Take a look at the latest Llama and Phi models. They get comparable MMLU performance for ~10% of the parameters. Not to mention the cost/flop and cost/gb for GPUs has dropped.
You aren’t trying to run an old 2023 model as is, you’re trying to match its capabilities. The old models just show what capabilities are possible.
Sure, let's say that 8B llama3.1 gets comparable performance of it's 70B llama2 predecessor. Not quite true but let's say that hypothetically it is. That still leave us with 70B llama3.1.
How much VRAM and inference compute is required to run 3.1-70B vs 2-70B?
The argument is that the inference cost is dropping down significantly each year but how exactly if those two models require about the ~same, give or take, amount of VRAM and compute?
One way to drive the cost down is to innovate in inference algorithms such that the HW requirements are loosened up.
In the context of inference optimizations one such is flash-decode, similar to its training counter-part flash-attention, from the same authors. However, that particular optimization concerns only by improving the inference runtime by dropping down the number of memory accesses needed to compute the self-attention. Amount of total VRAM you need in order to just load the model still remains the same so although it is true that you might get a tad more from the same HW, the initial requirement of total HW you need remains to be the same. Flash-decode is also nowhere near the impact of flash-attention. Latter enabled much faster training iteration runtimes while the former has had quite limited impact, mostly because scale of inference is so much smaller than the training so the improvements do not always see the large gains.

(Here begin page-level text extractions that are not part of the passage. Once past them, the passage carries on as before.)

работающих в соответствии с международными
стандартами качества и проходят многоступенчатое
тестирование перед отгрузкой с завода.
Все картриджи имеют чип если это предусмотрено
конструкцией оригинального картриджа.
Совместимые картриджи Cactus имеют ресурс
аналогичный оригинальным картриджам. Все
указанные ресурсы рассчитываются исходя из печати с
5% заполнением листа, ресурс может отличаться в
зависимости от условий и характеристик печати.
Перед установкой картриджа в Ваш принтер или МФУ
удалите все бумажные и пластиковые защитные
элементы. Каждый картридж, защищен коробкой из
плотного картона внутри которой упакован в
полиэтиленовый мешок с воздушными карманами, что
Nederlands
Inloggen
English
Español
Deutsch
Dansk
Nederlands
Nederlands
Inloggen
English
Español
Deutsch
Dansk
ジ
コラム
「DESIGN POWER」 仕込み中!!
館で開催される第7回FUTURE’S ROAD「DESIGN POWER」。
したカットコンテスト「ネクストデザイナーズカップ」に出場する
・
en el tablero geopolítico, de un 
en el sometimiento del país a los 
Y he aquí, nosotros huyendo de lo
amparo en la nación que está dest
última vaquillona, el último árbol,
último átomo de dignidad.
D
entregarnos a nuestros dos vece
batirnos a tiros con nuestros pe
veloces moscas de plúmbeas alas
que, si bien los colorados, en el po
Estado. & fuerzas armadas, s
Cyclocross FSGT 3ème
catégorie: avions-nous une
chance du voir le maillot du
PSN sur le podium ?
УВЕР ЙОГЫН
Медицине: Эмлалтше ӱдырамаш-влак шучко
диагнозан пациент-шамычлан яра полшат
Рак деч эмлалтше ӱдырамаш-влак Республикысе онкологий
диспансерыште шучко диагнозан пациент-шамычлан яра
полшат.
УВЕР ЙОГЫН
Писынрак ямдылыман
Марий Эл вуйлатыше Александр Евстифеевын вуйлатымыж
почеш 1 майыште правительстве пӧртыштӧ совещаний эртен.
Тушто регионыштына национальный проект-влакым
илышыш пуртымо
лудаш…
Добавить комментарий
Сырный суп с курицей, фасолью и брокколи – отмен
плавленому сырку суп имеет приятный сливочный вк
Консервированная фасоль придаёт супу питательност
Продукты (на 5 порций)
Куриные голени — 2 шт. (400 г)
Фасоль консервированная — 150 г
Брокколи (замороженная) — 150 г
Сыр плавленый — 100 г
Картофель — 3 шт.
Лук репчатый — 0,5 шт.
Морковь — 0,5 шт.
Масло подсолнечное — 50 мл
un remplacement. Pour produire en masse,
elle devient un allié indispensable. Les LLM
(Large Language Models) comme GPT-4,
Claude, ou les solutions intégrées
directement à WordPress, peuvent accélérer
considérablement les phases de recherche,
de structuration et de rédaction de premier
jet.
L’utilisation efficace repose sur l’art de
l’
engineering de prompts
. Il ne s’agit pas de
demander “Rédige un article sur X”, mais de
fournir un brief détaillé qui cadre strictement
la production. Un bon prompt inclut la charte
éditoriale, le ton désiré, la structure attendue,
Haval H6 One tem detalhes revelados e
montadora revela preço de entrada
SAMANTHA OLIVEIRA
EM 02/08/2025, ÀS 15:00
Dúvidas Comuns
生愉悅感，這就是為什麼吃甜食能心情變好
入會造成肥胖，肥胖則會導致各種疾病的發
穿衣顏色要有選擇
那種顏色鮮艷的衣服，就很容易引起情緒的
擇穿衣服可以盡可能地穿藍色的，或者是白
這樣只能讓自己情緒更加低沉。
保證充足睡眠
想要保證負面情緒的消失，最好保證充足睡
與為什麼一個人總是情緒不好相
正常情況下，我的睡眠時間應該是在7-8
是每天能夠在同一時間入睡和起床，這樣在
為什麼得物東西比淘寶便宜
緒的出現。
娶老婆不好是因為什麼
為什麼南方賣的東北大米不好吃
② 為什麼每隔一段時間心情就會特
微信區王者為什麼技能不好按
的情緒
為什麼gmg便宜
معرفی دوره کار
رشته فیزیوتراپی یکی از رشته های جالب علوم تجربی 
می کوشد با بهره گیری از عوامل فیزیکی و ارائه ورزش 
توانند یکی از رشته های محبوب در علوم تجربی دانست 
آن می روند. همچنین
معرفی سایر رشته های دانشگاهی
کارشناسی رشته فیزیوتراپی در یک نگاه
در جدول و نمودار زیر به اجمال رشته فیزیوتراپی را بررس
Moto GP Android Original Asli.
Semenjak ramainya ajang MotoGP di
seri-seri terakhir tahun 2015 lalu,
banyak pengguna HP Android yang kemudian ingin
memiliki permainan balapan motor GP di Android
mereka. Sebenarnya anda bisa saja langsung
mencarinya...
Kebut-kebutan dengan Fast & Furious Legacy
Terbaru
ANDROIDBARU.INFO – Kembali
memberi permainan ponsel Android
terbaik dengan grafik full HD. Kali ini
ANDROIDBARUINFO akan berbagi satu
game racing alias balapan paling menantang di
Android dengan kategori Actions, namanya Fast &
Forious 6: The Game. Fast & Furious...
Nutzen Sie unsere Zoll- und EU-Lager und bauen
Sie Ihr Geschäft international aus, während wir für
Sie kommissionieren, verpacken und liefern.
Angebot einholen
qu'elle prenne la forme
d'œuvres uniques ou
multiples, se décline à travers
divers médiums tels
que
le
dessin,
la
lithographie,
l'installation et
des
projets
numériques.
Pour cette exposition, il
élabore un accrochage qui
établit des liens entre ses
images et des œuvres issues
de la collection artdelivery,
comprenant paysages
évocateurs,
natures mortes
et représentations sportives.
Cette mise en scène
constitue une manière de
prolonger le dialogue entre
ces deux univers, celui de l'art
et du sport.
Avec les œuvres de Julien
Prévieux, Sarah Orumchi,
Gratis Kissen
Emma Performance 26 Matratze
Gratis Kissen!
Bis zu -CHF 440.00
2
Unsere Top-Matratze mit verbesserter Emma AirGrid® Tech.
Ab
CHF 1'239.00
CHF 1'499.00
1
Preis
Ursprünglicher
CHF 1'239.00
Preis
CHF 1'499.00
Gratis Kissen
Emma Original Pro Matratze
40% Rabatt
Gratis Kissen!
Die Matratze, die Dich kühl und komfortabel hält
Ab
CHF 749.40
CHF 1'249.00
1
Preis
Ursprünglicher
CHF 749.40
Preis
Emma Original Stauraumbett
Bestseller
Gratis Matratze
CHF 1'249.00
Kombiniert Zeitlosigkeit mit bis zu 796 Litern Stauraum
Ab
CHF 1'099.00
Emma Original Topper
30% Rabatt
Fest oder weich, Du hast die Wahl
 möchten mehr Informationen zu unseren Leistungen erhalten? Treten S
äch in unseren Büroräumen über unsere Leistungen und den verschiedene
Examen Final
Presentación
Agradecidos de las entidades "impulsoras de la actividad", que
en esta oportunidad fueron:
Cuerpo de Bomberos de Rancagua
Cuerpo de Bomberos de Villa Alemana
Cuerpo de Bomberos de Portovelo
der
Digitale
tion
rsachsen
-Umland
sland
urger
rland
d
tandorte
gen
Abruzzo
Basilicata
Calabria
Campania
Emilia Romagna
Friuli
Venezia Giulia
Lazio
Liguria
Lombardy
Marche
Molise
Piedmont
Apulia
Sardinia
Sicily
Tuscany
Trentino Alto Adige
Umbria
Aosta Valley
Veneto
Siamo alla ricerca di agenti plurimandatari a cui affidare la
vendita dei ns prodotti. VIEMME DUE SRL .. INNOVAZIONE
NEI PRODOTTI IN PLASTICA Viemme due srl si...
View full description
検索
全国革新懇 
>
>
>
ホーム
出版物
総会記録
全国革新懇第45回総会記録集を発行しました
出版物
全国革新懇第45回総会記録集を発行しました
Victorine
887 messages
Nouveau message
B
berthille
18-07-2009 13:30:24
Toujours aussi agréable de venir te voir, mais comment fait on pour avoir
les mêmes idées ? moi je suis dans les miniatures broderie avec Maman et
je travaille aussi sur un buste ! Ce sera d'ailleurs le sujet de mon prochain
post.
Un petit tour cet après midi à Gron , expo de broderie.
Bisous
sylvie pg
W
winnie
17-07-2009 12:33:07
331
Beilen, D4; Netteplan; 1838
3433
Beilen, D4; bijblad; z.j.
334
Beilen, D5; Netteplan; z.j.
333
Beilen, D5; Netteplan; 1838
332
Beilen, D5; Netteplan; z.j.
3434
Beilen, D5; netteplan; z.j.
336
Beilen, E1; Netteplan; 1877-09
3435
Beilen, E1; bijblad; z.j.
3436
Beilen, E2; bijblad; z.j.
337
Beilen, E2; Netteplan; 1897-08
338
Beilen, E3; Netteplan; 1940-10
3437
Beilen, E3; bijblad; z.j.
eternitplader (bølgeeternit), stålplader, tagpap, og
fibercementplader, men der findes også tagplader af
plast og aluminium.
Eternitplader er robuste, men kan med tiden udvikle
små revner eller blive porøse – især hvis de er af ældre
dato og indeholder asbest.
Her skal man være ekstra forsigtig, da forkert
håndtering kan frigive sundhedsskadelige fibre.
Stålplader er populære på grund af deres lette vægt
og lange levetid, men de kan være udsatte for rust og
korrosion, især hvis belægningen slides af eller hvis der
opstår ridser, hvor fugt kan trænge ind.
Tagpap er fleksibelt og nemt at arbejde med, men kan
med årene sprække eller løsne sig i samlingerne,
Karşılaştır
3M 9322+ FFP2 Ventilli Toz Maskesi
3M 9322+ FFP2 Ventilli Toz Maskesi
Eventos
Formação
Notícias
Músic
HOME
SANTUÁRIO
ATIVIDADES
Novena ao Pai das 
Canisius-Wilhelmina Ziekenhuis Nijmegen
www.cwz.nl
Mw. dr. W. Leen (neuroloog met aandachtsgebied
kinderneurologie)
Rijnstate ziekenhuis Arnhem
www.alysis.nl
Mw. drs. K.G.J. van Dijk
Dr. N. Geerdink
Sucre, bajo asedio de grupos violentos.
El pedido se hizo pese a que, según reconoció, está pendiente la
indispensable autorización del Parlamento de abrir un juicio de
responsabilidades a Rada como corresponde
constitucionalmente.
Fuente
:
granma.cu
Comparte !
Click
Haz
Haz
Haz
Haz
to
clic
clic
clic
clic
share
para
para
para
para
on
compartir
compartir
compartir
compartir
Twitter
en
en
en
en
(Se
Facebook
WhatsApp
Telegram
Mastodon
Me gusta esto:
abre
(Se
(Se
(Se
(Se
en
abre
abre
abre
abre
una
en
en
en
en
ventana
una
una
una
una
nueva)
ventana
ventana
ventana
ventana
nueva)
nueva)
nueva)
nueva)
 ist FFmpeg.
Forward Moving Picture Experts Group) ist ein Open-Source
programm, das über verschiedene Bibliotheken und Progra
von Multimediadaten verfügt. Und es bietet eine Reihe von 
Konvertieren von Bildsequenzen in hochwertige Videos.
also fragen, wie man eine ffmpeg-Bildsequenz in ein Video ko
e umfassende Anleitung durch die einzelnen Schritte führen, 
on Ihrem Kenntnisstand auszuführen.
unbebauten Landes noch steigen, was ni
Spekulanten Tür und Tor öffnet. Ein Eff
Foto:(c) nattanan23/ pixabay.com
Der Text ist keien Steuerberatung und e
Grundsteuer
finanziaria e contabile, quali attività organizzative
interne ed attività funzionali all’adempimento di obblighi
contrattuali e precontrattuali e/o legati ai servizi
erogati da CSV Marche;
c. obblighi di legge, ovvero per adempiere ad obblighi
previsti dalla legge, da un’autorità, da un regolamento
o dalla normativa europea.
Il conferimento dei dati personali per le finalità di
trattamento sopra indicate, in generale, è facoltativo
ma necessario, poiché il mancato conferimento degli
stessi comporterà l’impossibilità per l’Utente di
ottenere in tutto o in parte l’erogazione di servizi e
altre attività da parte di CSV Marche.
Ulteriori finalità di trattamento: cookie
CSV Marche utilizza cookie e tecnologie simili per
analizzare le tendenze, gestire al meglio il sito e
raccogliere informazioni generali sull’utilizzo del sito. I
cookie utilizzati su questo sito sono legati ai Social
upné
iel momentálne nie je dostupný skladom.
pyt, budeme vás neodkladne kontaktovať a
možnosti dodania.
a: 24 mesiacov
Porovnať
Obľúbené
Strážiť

> Not to mention the cost/flop and cost/gb for GPUs has dropped.
For training. Not for inference. GPU prices remained about the same, give or take.
> How much VRAM and inference compute is required to run 3.1-70B vs 2-70B?
We aren’t trying to mindlessly consume the same VRAM as last year and hope costs magically drop. We are noticing that we can get last year’s mid-level performance on this year’s low-end model, leading to cost savings at that perf level. The same thing happens next year, leading to a drop in cost at any given perf level over time.
> For training. Not for inference. GPU prices remained about the same, give or take.
We absolutely care about absolute costs. 70B model this year will cost as much as it will next year, unless Nvidia decides to lose their profits. The question is whether an inference cost is dropping down. And the answer is obviously no. I see that you're out of your depth so let's just stop here.